A pesar de que siempre le gustó viajar y ver mundo, aquello no le provocaba ninguna emoción. Todas sus ilusiones y sentimientos estaban muertos.

En el pasado, jamás hubiese dejado pasar la ocasión de recorrer aquel pueblo, adentrarse en sus calles y contemplar sus monumentos, pero ya no era el mismo hombre de antes. Lo único que tenía en mente era hacer su trabajo, y hacerlo lo mejor posible. Esa era la forma de poder olvidar, de borrar los recuerdos que lo atormentaban.

Al girar la cabeza, vio acercarse a la camarera del bar, una joven muy bonita, morena y delgada, con una sonrisa contagiosa.

La chica llegó hasta su mesa y dejó la cuenta en ella.

—Espero que le haya gustado nuestro café —comentó con simpatía.

—Estaba bien —dijo él mientras sacaba la cartera de su bolsillo.

—¿Es usted turista? Nunca lo he visto por aquí —se interesó la joven.

Oliver la miró con fijeza, sin percatarse de que tenía el ceño fruncido. No le gustaba que le hicieran preguntas. Y aunque aquella era una mujer preciosa y muy amable, no estaba por la labor de seguir con la conversación.

—Aquí tiene el dinero —farfulló.

Ella se lo quedó mirando, contrariada. Cogió las monedas y le sonrió. Pero antes de marcharse volvió a hablarle.

—Me… me preguntaba que si… sigue por aquí en una hora… quizás le apetezca otro café después de que termine mi turno.

Oliver la contempló. Sin embargo, lo hizo como si allí no hubiese nadie, como si aquella joven fuese invisible.

—No tengo tiempo para tonterías, señorita.

La chica asintió con rapidez, algo molesta por aquel rechazo.

—Que tenga un buen día. —Y tras esa leve despedida, caminó con orgullo, moviendo las caderas de forma exagerada, hacia el interior del establecimiento.

Él resopló y centró su mirada de nuevo en la parroquia.

¡Cómo había cambiado su vida!

Años atrás, no habría dejado pasar la ocasión de conocer a una chica guapa.
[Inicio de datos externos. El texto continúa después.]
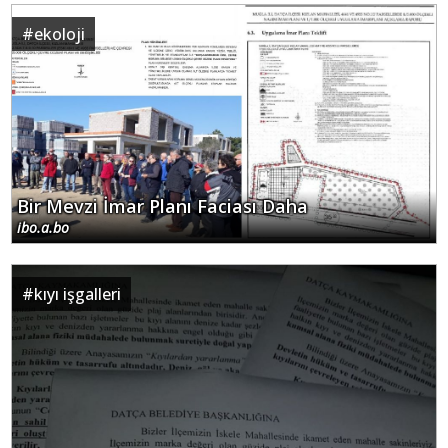
#
ekoloji
Bir Mevzi İmar Planı Faciası Daha
ibo.a.bo
#
kıyı işgalleri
Incluso hubiese sido él quien le hubiera pedido su número de teléfono. No obstante, ya no buscaba nada de nadie, no necesitaba acercamientos, ni cariño por parte de las féminas. Lo único que quería era que lo dejasen en paz.

—¿Oliver Berenguer?

Al alzar por segunda vez la cabeza, se encontró con un hombre joven. Castaño, fornido, aunque demasiado bajito para poder soportar tanto músculo él solo. Lo miraba con seriedad, casi con exasperación.

—Soy yo.

—Genial. —Sin más preguntas, le hizo una señal con la cabeza para que lo siguiera y empezó a hablarle sin asegurarse de que lo hacía—. Soy tu contacto en La Gomera, el inspector Marín. Tengo el coche aparcado en aquella esquina.

—¿Coche? Pensaba que mi trabajo iba a ser aquí.
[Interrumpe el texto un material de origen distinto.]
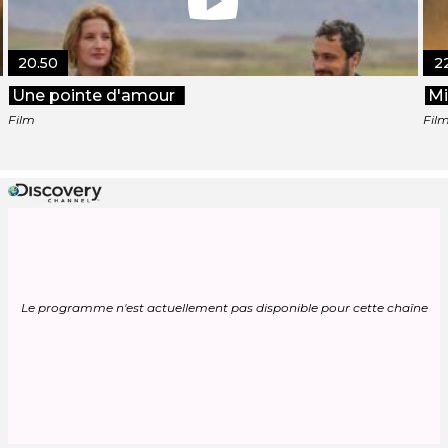
20.50
2
Une pointe d'amour
M
Film
Fil
Le programme n'est actuellement pas disponible pour cette chaîne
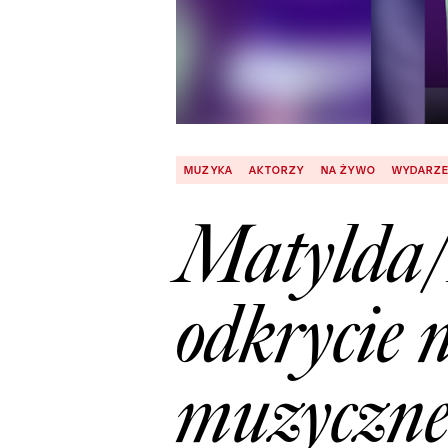
MUZYKA
AKTORZY
NA ŻYWO
WYDARZE
Matylda/
odkrycie n
muzyczne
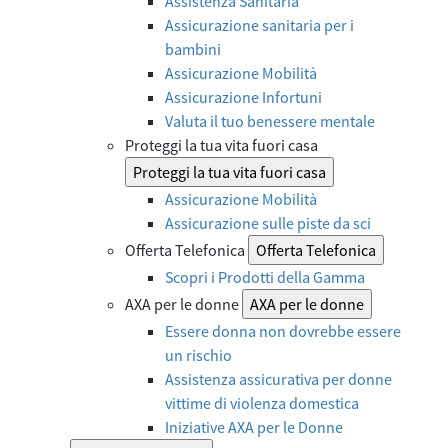
Assistenza Sanitaria
Assicurazione sanitaria per i
bambini
Assicurazione Mobilità
Assicurazione Infortuni
Valuta il tuo benessere mentale
Proteggi la tua vita fuori casa
Proteggi la tua vita fuori casa
Assicurazione Mobilità
Assicurazione sulle piste da sci
Offerta Telefonica
Offerta Telefonica
Scopri i Prodotti della Gamma
AXA per le donne
AXA per le donne
Essere donna non dovrebbe essere
un rischio
Assistenza assicurativa per donne
vittime di violenza domestica
Iniziative AXA per le Donne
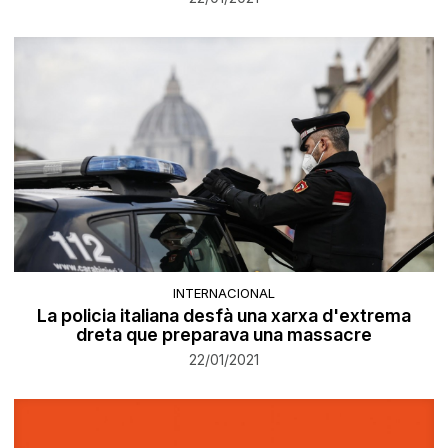
INTERNACIONAL
La policia italiana desfà una xarxa d'extrema
dreta que preparava una massacre
22/01/2021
El hombre negó con la cabeza.

—Ya me avisaron de que los agentes de tu departamento eran unos inútiles. Espero que tú no seas como ellos. Todavía no entiendo el por qué han tenido que daros el caso a vosotros y no a la policía de aquí.
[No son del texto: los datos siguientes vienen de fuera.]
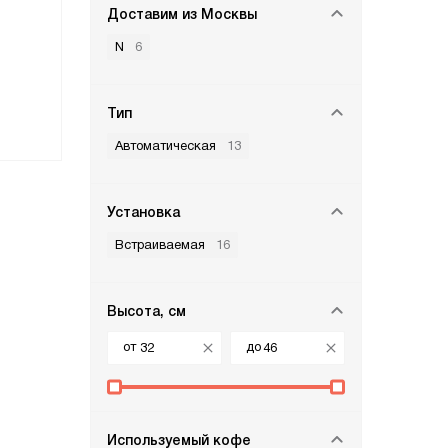
Доставим из Москвы
N
6
Тип
Автоматическая
13
Установка
Встраиваемая
16
Высота, см
от
до
Используемый кофе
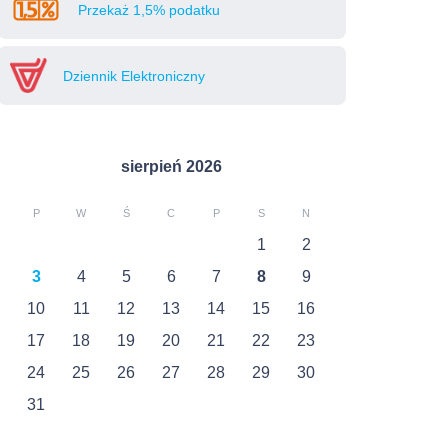
Przekaż 1,5% podatku
Dziennik Elektroniczny
sierpień 2026
P
W
Ś
C
P
S
N
1
2
3
4
5
6
7
8
9
10
11
12
13
14
15
16
17
18
19
20
21
22
23
24
25
26
27
28
29
30
31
Oliver se lo quedó mirando fijamente. Aquel agente era un payaso.

—Lleva cuidado con tus palabras —le advirtió—. Puedes decir lo que quieras de mis superiores, pero conmigo… respeto.

El inspector Marín dejó de andar y giró para poder mirarlo a los ojos. Tras unos segundos de aguantarse la mirada, su boca se curvó.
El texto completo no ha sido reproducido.